Un cadavre de phoque

Ancien collaborateur de Jonathan Nossiter sur Mondovino, Juan Pittaluga est le fils d’un diplomate uruguayen destitué par la dictature à laquelle il s’était opposé. Son retour dans un pays paralysé par la peur s’avéra une épreuve et, sans travail, ayant vu ses amis lui tourner le dos, il mourut brutalement à 52 ans. Il n’est toutefois pas nécessaire de posséder les clés de la rêverie métaphysique que ce cinéaste a tirée de sa douleur.

Orlando Vargas dépasse de loin l’anecdote pour accéder à une élégie universelle. Plus encore que de l’irrémédiable solitude d’un homme traqué, il s’agit de la trace qu’il laisse, du désarroi transmis à ceux qui ne cessent de guetter un indice de ce qu’il fut.

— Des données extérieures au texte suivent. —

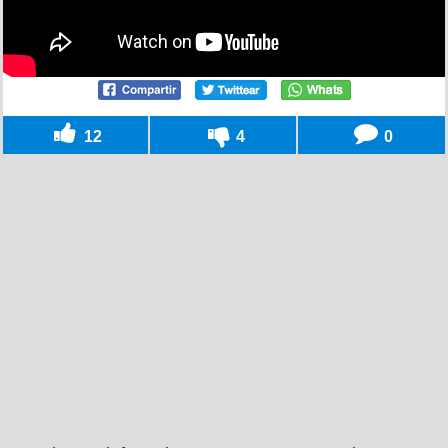
12
4
0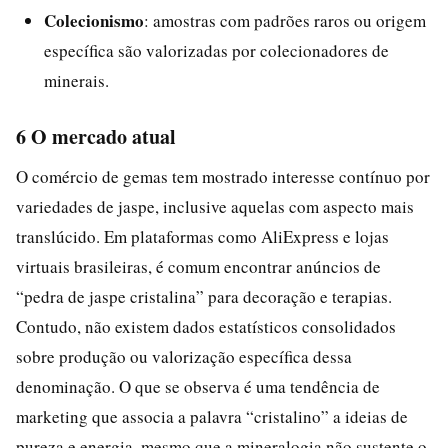
Colecionismo
: amostras com padrões raros ou origem
específica são valorizadas por colecionadores de
minerais.
6 O mercado atual
O comércio de gemas tem mostrado interesse contínuo por
variedades de jaspe, inclusive aquelas com aspecto mais
translúcido. Em plataformas como AliExpress e lojas
virtuais brasileiras, é comum encontrar anúncios de
“pedra de jaspe cristalina” para decoração e terapias.
Contudo, não existem dados estatísticos consolidados
sobre produção ou valorização específica dessa
denominação. O que se observa é uma tendência de
marketing que associa a palavra “cristalino” a ideias de
pureza e energia, mesmo que a mineralogia não sustente o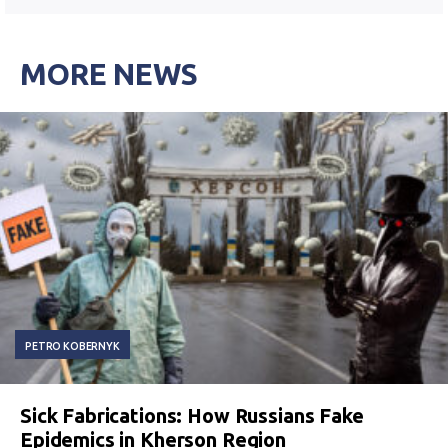
MORE NEWS
PETRO KOBERNYK
Sick Fabrications: How Russians Fake
Epidemics in Kherson Region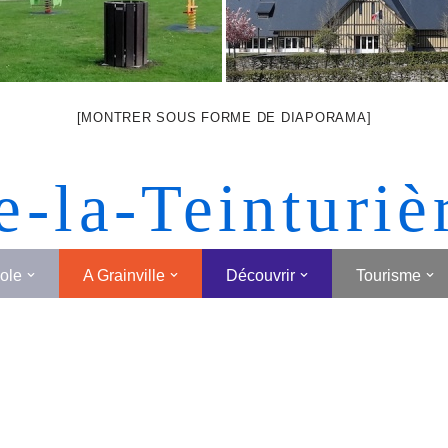
[MONTRER SOUS FORME DE DIAPORAMA]
e-la-Teinturiè
cole
A Grainville
Découvrir
Tourisme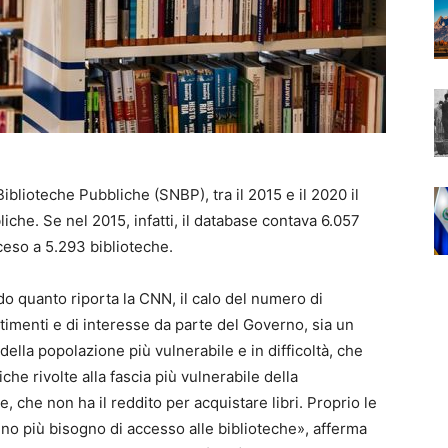
iblioteche Pubbliche (SNBP), tra il 2015 e il 2020 il
iche. Se nel 2015, infatti, il database contava 6.057
ceso a 5.293 biblioteche.
do quanto riporta la CNN, il calo del numero di
timenti e di interesse da parte del Governo, sia un
ella popolazione più vulnerabile e in difficoltà, che
che rivolte alla fascia più vulnerabile della
, che non ha il reddito per acquistare libri. Proprio le
no più bisogno di accesso alle biblioteche», afferma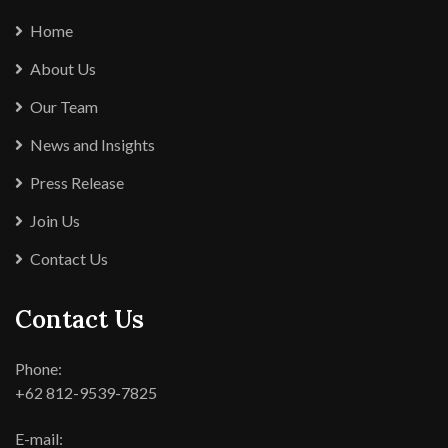
Home
About Us
Our Team
News and Insights
Press Release
Join Us
Contact Us
Contact Us
Phone:
+62 812-9539-7825
E-mail: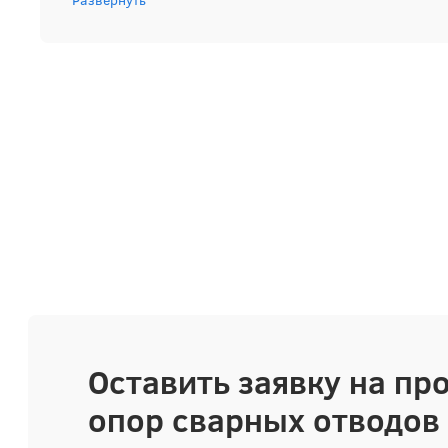
Развернуть
без проволочек.
Оставить заявку на пр
опор сварных отводов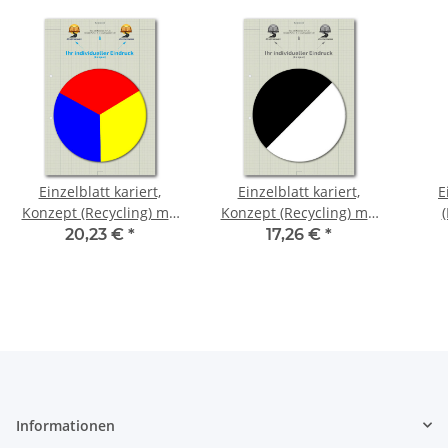
Einzelblatt kariert,
Einzelblatt kariert,
E
Konzept (Recycling) mit
Konzept (Recycling) mit
Eindruck-Farbe, 1 Pack
Eindruck in S/W, 1 Pack
Kop
20,23 €
*
17,26 €
*
zu 100 Blatt
zu 100 Blatt
d
Informationen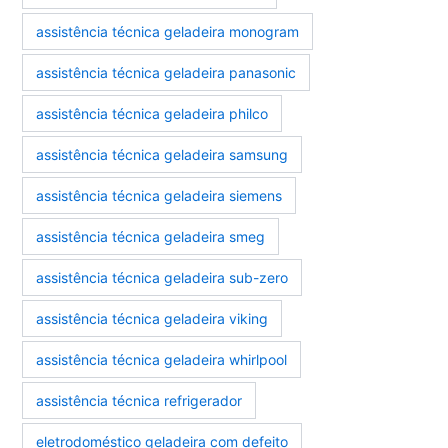
assistência técnica geladeira monogram
assistência técnica geladeira panasonic
assistência técnica geladeira philco
assistência técnica geladeira samsung
assistência técnica geladeira siemens
assistência técnica geladeira smeg
assistência técnica geladeira sub-zero
assistência técnica geladeira viking
assistência técnica geladeira whirlpool
assistência técnica refrigerador
eletrodoméstico geladeira com defeito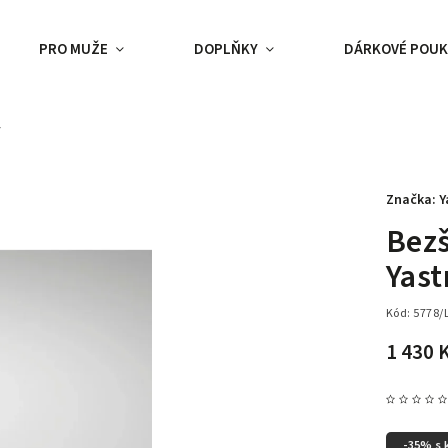
PRO MUŽE
DOPLŇKY
DÁRKOVÉ POUK
y
Značka:
Y
Bezš
Yast
Kód:
5778/
1 430 
-35% s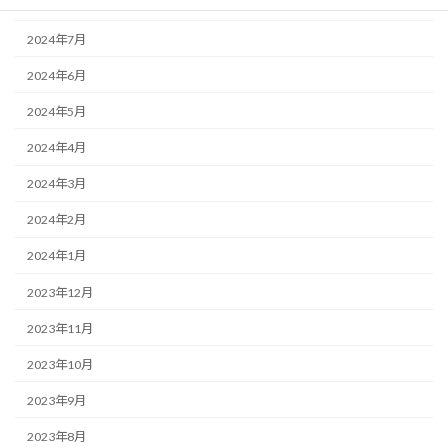
2024年8月
2024年7月
2024年6月
2024年5月
2024年4月
2024年3月
2024年2月
2024年1月
2023年12月
2023年11月
2023年10月
2023年9月
2023年8月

Avant de se dissiper quelque part entre ces vagues houleuses, ce vent violent, ces ciels troublés, Vargas a loué une villa à Joséfina, près de la frontière brésilienne. C’est là que, un jour, on ne le voit pas revenir, c’est là qu’une voiture de police rôde, là que sa femme et son fils ont la patience de temporiser l’heure et le jour d’un hypothétique retour, et la sagesse, tout espoir englouti, de lui survivre en puisant dans ce qui leur reste de souvenirs, d’admiration ou de respect, et dans ce qu’il avait voulu leur transmettre.

Ce que Juan Pittaluga filme alors est de l’ordre de l’indicible. La mer se déchaîne, l’épouse a froid, le fils reste des heures sans bouger face à l’horizon, habité par une réflexion de son père : "Tu rêves pour moi !" Surréaliste, l’image d’un cadavre de phoque échoué sur la plage agit comme un révélateur. Le deuil va commencer.

Dans le respect de ce dont Orlando Vargas était pétri : l’introspection. "Où est papa ?", demande le gamin. Sa mère ne répond pas. Elle se contentera de démentir ceux qui gambergent sur une brouille conjugale, elle remettra ses pas dans les siens, jusqu’à ce bar, au bord du sable, où le défunt avait l’habitude de venir boire et échanger quelques mots avec le serveur. "De quoi parliez-vous ?" Il avait le spleen botaniste, dissertant sur l’art de vivre ensemble, comme les sapins, ou séparément, comme les palmiers. Pour ceux qu’il a laissés démunis, cet héritage a valeur de trésor.